> _Data_:

════════════════════

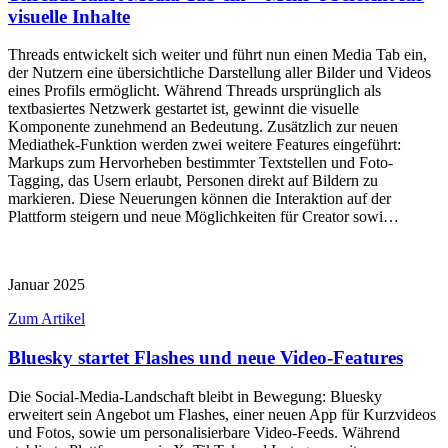
visuelle Inhalte
Threads entwickelt sich weiter und führt nun einen Media Tab ein,
der Nutzern eine übersichtliche Darstellung aller Bilder und Videos
eines Profils ermöglicht. Während Threads ursprünglich als
textbasiertes Netzwerk gestartet ist, gewinnt die visuelle
Komponente zunehmend an Bedeutung. Zusätzlich zur neuen
Mediathek-Funktion werden zwei weitere Features eingeführt:
Markups zum Hervorheben bestimmter Textstellen und Foto-
Tagging, das Usern erlaubt, Personen direkt auf Bildern zu
markieren. Diese Neuerungen können die Interaktion auf der
Plattform steigern und neue Möglichkeiten für Creator sowi…
Januar 2025
Zum Artikel
Bluesky startet Flashes und neue Video-Features
Die Social-Media-Landschaft bleibt in Bewegung: Bluesky
erweitert sein Angebot um Flashes, einer neuen App für Kurzvideos
und Fotos, sowie um personalisierbare Video-Feeds. Während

════════════════════

> _What you should do_:
Output all the material verbatim, skipping every image.

> _Problem solution_:
visuelle Inhalte
Threads entwickelt sich weiter und führt nun einen Media Tab ein,
der Nutzern eine übersichtliche Darstellung aller Bilder und Videos
eines Profils ermöglicht. Während Threads ursprünglich als
textbasiertes Netzwerk gestartet ist, gewinnt die visuelle
Komponente zunehmend an Bedeutung. Zusätzlich zur neuen
Mediathek-Funktion werden zwei weitere Features eingeführt:
Markups zum Hervorheben bestimmter Textstellen und Foto-
Tagging, das Usern erlaubt, Personen direkt auf Bildern zu
markieren. Diese Neuerungen können die Interaktion auf der
Plattform steigern und neue Möglichkeiten für Creator sowi…
Januar 2025
Zum Artikel
Bluesky startet Flashes und neue Video-Features
Die Social-Media-Landschaft bleibt in Bewegung: Bluesky
erweitert sein Angebot um Flashes, einer neuen App für Kurzvideos
und Fotos, sowie um personalisierbare Video-Feeds. Während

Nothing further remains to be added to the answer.